Alex kissed her tenderly. “I love you,
ma chère.
Trust me. Everything is going to be all right.”

Trust you.
How many times had she done just that? “I trust you, Alex. You would never do anything to hurt me.”

He looked at her oddly, seemed as though he wanted to say something more, but didn’t.

“I’ll see you tomorrow.”

“Yes.” He kissed her one last time, and Nicki found herself clutching his shirtfront, kissing him back with all the love she felt but now must deny. “Take care of yourself, Alexandre,” she called to him at the door.

“Tomorrow,” he repeated. And then he was gone.

“Now do you believe me?” Nicki asked Ram, who joined her and Danielle in the study later that day.

“It is as you’ve said. The wedding is to take place as planned, though the note to Fortier has been paid in full.”

Nicki sank down on the leather sofa in front of the fireplace. “Then you’ll do as I’ve asked? You’ll help me to leave?”

“You will not confront him—try to make him see reason?”

“I’ve done that before.”

Ram nodded, realizing the truth of her words. “I will help you.”

Nicki handed him the morning edition of the
Daily Picayune.
“Turn to page three.” Ram did as she asked. “About halfway down the page. The article on the Republic of Texas.”

Ram folded the paper in half and scanned the article. “You cannot be serious.” He glanced up at her with astonishment.

“I’m perfectly serious.”

“You want to travel to Texas? Marry a man you have never even seen?”

“Texas is a land of opportunity. They need families to settle there. I’d be traveling with a man who wants me for his wife. My past wouldn’t matter, and the republic is so vast I wouldn’t have to worry about being discovered.”

“Alexandre wouldn’t let you go before. Why should he do so now?”

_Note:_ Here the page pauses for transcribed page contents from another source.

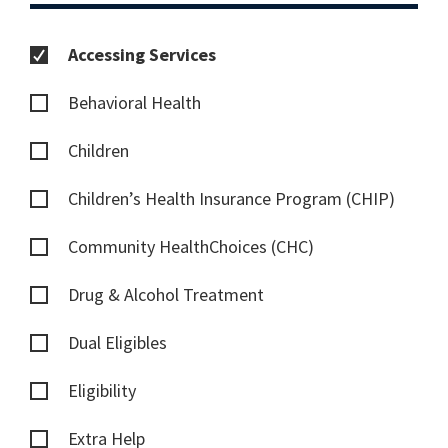
Accessing Services
Behavioral Health
Children
Children’s Health Insurance Program (CHIP)
Community HealthChoices (CHC)
Drug & Alcohol Treatment
Dual Eligibles
Eligibility
Extra Help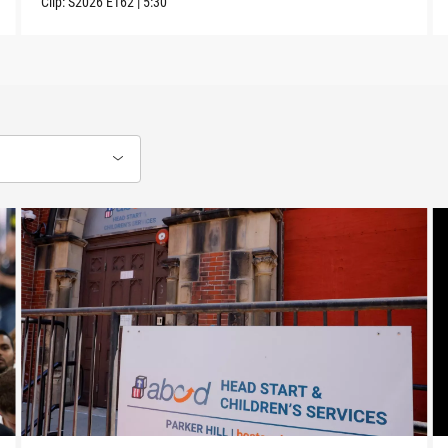
Clip:
S2026
E162
|
5:30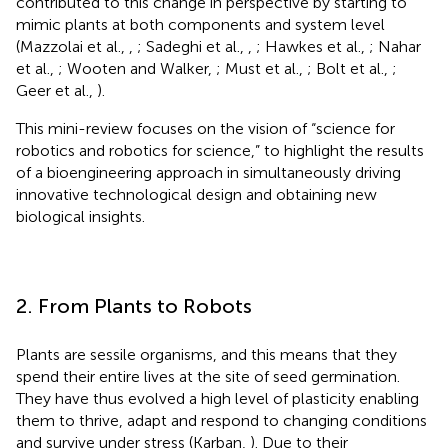
contributed to this change in perspective by starting to
mimic plants at both components and system level
(Mazzolai et al.,
,
; Sadeghi et al.,
,
; Hawkes et al.,
; Nahar
et al.,
; Wooten and Walker,
; Must et al.,
; Bolt et al.,
;
Geer et al.,
).
This mini-review focuses on the vision of “science for
robotics and robotics for science,” to highlight the results
of a bioengineering approach in simultaneously driving
innovative technological design and obtaining new
biological insights.
2. From Plants to Robots
Plants are sessile organisms, and this means that they
spend their entire lives at the site of seed germination.
They have thus evolved a high level of plasticity enabling
them to thrive, adapt and respond to changing conditions
and survive under stress (Karban,
). Due to their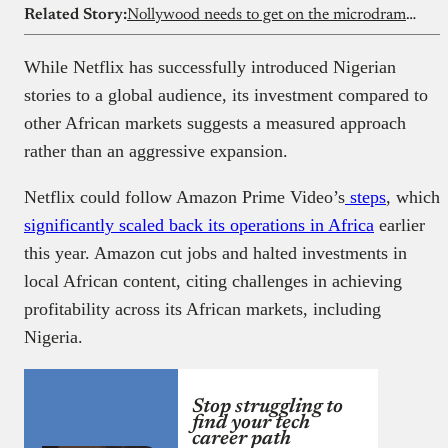
Related Story:
Nollywood needs to get on the microdrama train now
While Netflix has successfully introduced Nigerian
stories to a global audience, its investment compared to
other African markets suggests a measured approach
rather than an aggressive expansion.
Netflix could follow Amazon Prime Video’s
steps
, which
significantly scaled back its operations in Africa
earlier
this year. Amazon cut jobs and halted investments in
local African content, citing challenges in achieving
profitability across its African markets, including
Nigeria.
Stop struggling to
find your tech
career path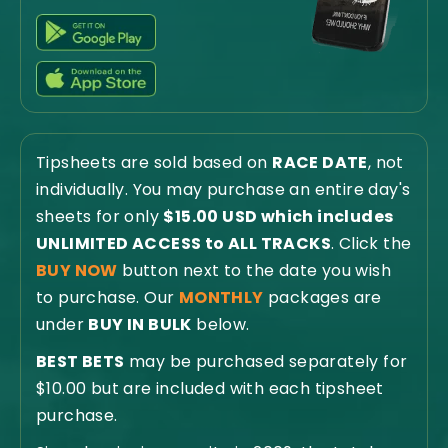
Tipsheets are sold based on
RACE DATE
, not
individually. You may purchase an entire day's
sheets for only
$15.00 USD which includes
UNLIMITED ACCESS to ALL TRACKS
. Click the
BUY NOW
button next to the date you wish
to purchase. Our
MONTHLY
packages are
under
BUY IN BULK
below.
BEST BETS
may be purchased separately for
$10.00 but are included with each tipsheet
purchase.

“Because you will tell him I know of his ‘inheritance.’ That I know he could have paid Fortier and married me if he had wanted. I could never forgive his deception and Alex will know it. This time he won’t come after me.”

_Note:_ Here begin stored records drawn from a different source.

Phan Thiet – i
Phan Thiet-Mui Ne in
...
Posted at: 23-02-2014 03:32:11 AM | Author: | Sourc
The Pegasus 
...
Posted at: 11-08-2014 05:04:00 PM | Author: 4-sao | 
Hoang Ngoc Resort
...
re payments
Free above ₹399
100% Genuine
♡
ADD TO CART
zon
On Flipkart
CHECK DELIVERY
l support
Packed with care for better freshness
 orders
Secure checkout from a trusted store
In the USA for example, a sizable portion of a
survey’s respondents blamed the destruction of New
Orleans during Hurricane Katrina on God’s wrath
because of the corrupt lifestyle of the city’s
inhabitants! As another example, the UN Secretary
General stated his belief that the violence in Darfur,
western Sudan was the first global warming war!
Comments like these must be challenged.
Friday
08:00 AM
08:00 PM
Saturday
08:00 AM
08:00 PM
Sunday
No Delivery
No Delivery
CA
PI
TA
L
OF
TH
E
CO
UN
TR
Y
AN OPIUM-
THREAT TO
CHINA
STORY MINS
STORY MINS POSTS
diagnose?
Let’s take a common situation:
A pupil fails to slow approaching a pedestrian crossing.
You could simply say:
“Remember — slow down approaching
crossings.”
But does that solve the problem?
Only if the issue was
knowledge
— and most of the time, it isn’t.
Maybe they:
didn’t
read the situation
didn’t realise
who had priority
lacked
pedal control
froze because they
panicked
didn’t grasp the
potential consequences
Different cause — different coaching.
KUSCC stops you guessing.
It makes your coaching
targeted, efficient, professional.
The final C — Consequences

Danielle sniffed back tears. “I still cannot believe it. I was so certain that he loved you.”

“Love and money,” Nicki said softly, “desire and power. Each is a far different thing.”

“You must hurry,” Ram said, “if you are to be gone before his return.”

“My bags are packed. If Frederick will load them into the carriage, I can be off. There’s a steamboat leaving for Texas at one o’clock. It arrives in Galveston sometime next week—just before the Peters colony
is planning to depart. After I’m … married … my husband and I will travel inland by steamboat and wagon. According to the article, the group is planning to settle somewhere along the Brazos.”

“I’m going with you,” Ram said, “at least as far as Galveston.”

“No, Ram. You’ve given me your money, that’s more than enough.”

“I go or you stay. Make your choice.”

There was no arguing. The set of Ram’s beefy shoulders, the uncompromising look in his slitted black eyes told her that much.

“What about Alex? You need to be here. You need to make him understand so he won’t follow.”

“Leave him a note. Tell him the truth. If he follows, I will stop him.”

Nicki’s head snapped up. “You mustn’t go against him, Ram. No matter what happens. You and Alex have been friends for years.”

“The Alexandre du Villier who was my friend is no longer. He would never have behaved as he has.”

Nicki hesitated only a moment. “I’ll get my things.” She would write a note Alex could not ignore. She would tell him that she knew the truth about Fortier and his marriage to Clarissa, then appeal to his sense of honor—however faint it might be—and beg him to let her live in peace.

In her heart of hearts, she believed this time he would.

24

“Nicki!” Alex tossed his hat to Frederick and headed into the salon. He had been planning this moment for days, now he found he was as nervous as a schoolboy. It was insane and he knew it—Nicki loved him and he loved her.

Then again, Nicole St. Claire was a woman with a mind and will of her own. He was never completely sure of her, which only made him love her more.

“Ram!” he called out, wondering why the house seemed so cold and empty. When no one answered, he tried the dining room, then his study, but neither yielded the object of his search.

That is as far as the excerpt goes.